Sufriendo hasta el último minuto, como parece ser tónica habitual en los ultimos tiempos, y de forma épica, con 10 jugadores, por culpa de una infantil expulsión de Negredo (lo de este muchacho no tiene perdón de Dios) un gol de Rodri, chaval de la cantera, in extremis, y de forma expectacular y acrobática en un escorzo imposible, hizo que miles de corazones sevillistas empujaran junto a él con ese gesto de fe hacia lo imposible, el balón al fondo de las mallas de Esteban.
Que sufrimiento madre mia. El Almeria parecía que se jugaba un título o no bajar a segunda. Hermanamiento andaluz? No lo insinuen más por favor, eso aquí es imposible. No nos comparen más con vascos, gallegos o madrileños. Aquí somos diferentes, pa lo bueno y pa lo malo.
Es tanta la envidia que nos tienen en el resto de Andalucia que jamás nadie nos ayudará, más bien al contrario. En vez de sentirse orgullosos de tener un equipo puntero y referente en Andalucia, España y Europa, que quiere ser de todos, nos machacan a las primeras de cambio.
Ojalá el Almeria nunca se juegue nada importante aquí, porque no olvidaremos.
Pero bueno, como dice el sabio refrán de la grada norte, VUESTRA ENVIDIA ES NUESTRO ORGULLO, y a pesar de todo, de una temporada infernal plagada de lesiones, con la plantilla muy mermada de principio a fin, con el cansancio acumulado, con infinidad de partidos jugando con diez, teniendo que remontar muchos partidos, con la prensa machacando a Jimenez un dia si y otro no, a pesar de todo, este Sevilla es tan grande que al final, casi de forma milagrosa, ha conseguido su objetivo y coje una moral impresionnate de cara a una Final de Copa que se hubiera afrontado de una forma muy diferente de haber perdido o empatado en Almeria.
No me gustó el Sevilla en un dia en el que nos jugabamos tanto. Por mucha prima que llevaran ellos, no se puede permitir que le pusieran mas impetu y ganas que nosotros. Es verdad que el equipo está muy limitado y desgastado a estas alturas en lo físico, pero el Sevilla no puede ni debe encarar así los partidos ante rivales muy inferiores.

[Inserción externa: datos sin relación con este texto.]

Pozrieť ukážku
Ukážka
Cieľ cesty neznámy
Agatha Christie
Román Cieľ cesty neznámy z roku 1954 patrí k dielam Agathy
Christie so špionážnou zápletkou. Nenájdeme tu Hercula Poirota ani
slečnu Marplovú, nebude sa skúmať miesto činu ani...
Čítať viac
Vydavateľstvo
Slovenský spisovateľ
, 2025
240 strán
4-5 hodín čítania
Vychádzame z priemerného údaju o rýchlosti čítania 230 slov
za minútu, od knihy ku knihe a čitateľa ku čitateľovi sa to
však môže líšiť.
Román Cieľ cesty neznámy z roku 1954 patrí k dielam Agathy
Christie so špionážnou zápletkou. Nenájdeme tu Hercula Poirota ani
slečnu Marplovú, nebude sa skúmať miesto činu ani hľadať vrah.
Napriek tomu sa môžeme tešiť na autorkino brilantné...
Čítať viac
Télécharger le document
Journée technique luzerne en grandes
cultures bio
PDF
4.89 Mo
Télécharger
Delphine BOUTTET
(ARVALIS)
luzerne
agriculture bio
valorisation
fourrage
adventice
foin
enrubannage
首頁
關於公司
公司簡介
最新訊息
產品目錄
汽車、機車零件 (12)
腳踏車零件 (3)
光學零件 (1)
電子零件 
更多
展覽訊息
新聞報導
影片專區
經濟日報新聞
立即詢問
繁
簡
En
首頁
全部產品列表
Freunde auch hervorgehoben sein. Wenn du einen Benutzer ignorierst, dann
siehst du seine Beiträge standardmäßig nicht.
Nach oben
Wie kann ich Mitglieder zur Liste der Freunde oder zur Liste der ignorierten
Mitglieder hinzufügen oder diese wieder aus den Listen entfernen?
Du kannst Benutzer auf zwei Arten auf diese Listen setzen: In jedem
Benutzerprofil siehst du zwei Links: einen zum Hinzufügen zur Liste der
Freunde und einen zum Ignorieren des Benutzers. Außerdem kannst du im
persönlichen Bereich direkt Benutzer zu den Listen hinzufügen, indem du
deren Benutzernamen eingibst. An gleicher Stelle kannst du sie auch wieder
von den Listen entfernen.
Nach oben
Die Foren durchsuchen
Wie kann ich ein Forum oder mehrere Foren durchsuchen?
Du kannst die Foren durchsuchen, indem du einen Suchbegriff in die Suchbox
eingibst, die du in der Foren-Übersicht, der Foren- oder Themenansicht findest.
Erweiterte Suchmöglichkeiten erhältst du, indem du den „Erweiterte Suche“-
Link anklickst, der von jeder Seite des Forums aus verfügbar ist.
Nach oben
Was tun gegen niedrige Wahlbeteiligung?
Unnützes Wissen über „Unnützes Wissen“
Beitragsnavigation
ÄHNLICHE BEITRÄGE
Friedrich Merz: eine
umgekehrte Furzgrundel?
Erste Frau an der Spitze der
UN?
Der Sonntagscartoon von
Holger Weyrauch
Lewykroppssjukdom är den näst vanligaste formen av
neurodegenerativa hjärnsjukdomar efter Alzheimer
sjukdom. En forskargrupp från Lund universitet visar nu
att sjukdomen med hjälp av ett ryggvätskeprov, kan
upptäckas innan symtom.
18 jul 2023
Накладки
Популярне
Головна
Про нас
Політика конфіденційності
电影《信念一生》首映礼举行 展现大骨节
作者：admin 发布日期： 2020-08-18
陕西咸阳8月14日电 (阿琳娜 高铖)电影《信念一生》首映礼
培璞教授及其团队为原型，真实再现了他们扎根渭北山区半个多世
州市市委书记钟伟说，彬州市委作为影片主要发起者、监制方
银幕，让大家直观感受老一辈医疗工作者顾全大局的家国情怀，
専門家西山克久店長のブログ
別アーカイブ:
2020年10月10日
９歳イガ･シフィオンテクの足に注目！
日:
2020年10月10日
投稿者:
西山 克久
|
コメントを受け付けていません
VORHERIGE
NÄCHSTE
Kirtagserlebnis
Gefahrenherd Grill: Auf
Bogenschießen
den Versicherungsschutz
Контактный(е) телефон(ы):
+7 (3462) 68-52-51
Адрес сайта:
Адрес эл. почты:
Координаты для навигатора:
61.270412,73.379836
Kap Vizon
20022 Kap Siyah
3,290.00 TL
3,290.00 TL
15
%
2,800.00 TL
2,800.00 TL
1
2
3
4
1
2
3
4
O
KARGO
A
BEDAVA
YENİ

Kanouté nos puso por delante con un golazo en el min 16, a pase de un estratosférico Navas, una vez más, cuando el Almeria ya habia avisado varias veces con peligro. Luego empataron ellos al filo del descanso y se llegó al mismo con un 1-1, más que justo. El empate no valía porque el Mallorca tenia su partido muy encarrilado ante el Español y se sabía que sólo iba a valer ganar.

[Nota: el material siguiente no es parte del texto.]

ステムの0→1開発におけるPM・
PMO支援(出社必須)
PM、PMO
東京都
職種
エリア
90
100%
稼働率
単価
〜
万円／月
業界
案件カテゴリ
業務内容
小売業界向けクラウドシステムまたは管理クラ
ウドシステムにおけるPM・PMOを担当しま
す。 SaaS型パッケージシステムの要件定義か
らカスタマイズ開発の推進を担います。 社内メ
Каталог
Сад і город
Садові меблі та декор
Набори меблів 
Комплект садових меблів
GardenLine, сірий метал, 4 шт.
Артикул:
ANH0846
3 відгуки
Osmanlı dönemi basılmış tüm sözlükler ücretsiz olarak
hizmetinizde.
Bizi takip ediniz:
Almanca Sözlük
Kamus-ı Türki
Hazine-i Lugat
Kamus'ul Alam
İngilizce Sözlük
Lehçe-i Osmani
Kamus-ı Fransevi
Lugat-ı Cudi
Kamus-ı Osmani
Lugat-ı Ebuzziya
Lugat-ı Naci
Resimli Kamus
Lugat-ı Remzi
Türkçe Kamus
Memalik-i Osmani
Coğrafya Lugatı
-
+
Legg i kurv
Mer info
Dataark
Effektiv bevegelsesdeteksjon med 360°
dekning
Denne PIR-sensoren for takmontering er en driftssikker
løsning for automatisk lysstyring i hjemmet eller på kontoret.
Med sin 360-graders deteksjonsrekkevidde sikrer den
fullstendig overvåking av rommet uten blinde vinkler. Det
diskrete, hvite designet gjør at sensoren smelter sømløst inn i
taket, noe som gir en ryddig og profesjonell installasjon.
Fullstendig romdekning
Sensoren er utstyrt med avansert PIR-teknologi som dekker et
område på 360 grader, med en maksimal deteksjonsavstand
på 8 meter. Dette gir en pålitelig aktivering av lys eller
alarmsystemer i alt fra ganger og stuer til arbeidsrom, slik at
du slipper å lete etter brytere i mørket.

En la segunda parte, volvemos a adelantarnos tras otro jugadón de Navas y otro pase suyo a Negredo, que con la colaboración de Chico, anota el Segundo para el Sevilla. Luego llegó la auto- expulsión de Negredo por reiterados insultos gratuitos al linea (no me explico que se le podía pasar por la cabeza al vallecano con lo que estaba en juego) y el gol del empate del Almeria tras un tirazo lejano de Juanma Ortiz, a diez para el final, que nos dejaba casi muertos. Pero el Sevilla no se rindió, y lo estuvo intentando hasta el final con una casta y un corazón encomiable que tuvo su fruto en el descuento con el golazo de Rodri, que salió faltando un cuarto de hora ante la lesión de Luisfa, que se resintió en el calentamiento, y hizo el gol de su vida hasta el momento. Locura, extasis, emoción, rabia..todos los calificativos que se quieran poner.

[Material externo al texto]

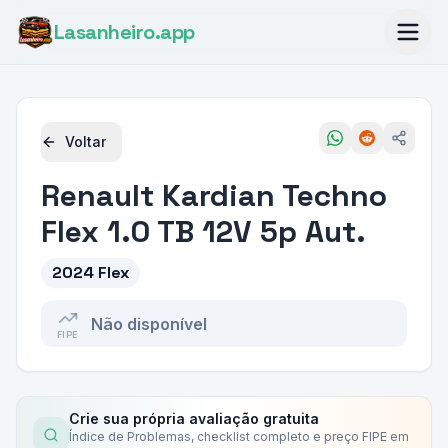
Lasanheiro
.app
Voltar
Renault
Kardian Techno
Flex 1.0 TB 12V 5p Aut.
2024 Flex
Não disponível
FIPE
Crie sua própria avaliação gratuita
Índice de Problemas, checklist completo e preço FIPE em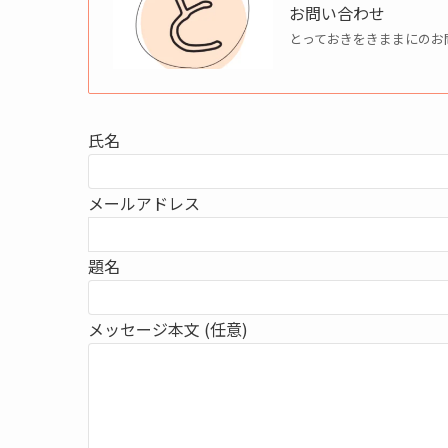
お問い合わせ
とっておきをきままにのお
氏名
メールアドレス
題名
メッセージ本文 (任意)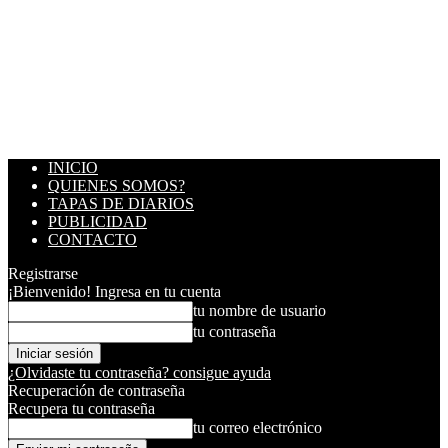
INICIO
QUIENES SOMOS?
TAPAS DE DIARIOS
PUBLICIDAD
CONTACTO
Registrarse
¡Bienvenido! Ingresa en tu cuenta
tu nombre de usuario
tu contraseña
¿Olvidaste tu contraseña? consigue ayuda
Recuperación de contraseña
Recupera tu contraseña
tu correo electrónico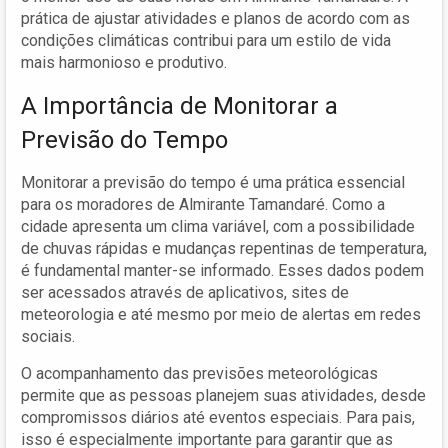
prática de ajustar atividades e planos de acordo com as
condições climáticas contribui para um estilo de vida
mais harmonioso e produtivo.
A Importância de Monitorar a
Previsão do Tempo
Monitorar a previsão do tempo é uma prática essencial
para os moradores de Almirante Tamandaré. Como a
cidade apresenta um clima variável, com a possibilidade
de chuvas rápidas e mudanças repentinas de temperatura,
é fundamental manter-se informado. Esses dados podem
ser acessados através de aplicativos, sites de
meteorologia e até mesmo por meio de alertas em redes
sociais.
O acompanhamento das previsões meteorológicas
permite que as pessoas planejem suas atividades, desde
compromissos diários até eventos especiais. Para pais,
isso é especialmente importante para garantir que as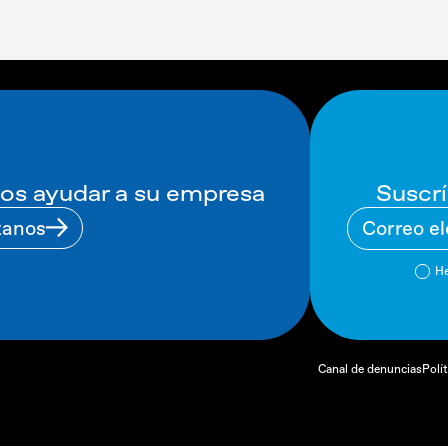
Suscrí
s ayudar a su empresa
tanos
He
Canal de denuncias
Polí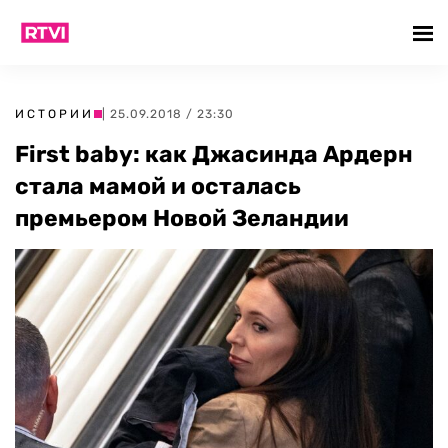
ИСТОРИИ
| 25.09.2018 / 23:30
First baby: как Джасинда Ардерн
стала мамой и осталась
премьером Новой Зеландии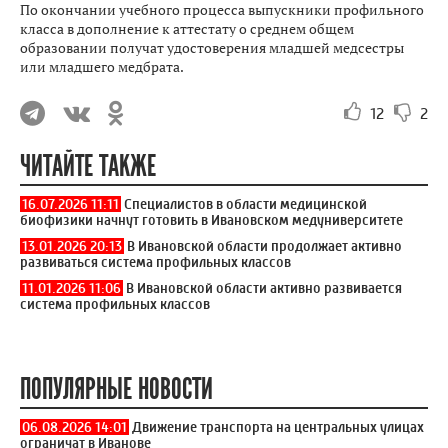
По окончании учебного процесса выпускники профильного
класса в дополнение к аттестату о среднем общем
образовании получат удостоверения младшей медсестры
или младшего медбрата.
12
2
ЧИТАЙТЕ ТАКЖЕ
16.07.2026 11:11
Специалистов в области медицинской
биофизики начнут готовить в Ивановском медуниверситете
13.01.2026 20:13
В Ивановской области продолжает активно
развиваться система профильных классов
11.01.2026 11:06
В Ивановской области активно развивается
система профильных классов
ПОПУЛЯРНЫЕ НОВОСТИ
06.08.2026 14:01
Движение транспорта на центральных улицах
ограничат в Иванове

Alcanzamos de nuevo la gloria en el último suspiro, como con el gol de Antonio Puerta o Palop, y ahora toca ganar el título que todo el Sevillismo le debe a nuestro Antonio Puerta.
Lo haremos por ti Antonio, y a pesar de todos los imposibles, todas las trabas que se nos pongan en el camino, la copa se vendrá pa sevilla, y le pediremos a Martí que nos mande esa botella gigante de Champán que tenían preparada los del Mallorca, en el cesped de Cornellá en una falta de respeto increible al Sevilla antes de que acabara el partido. Como diría Javier Cabrera...Ea... PO TOMA.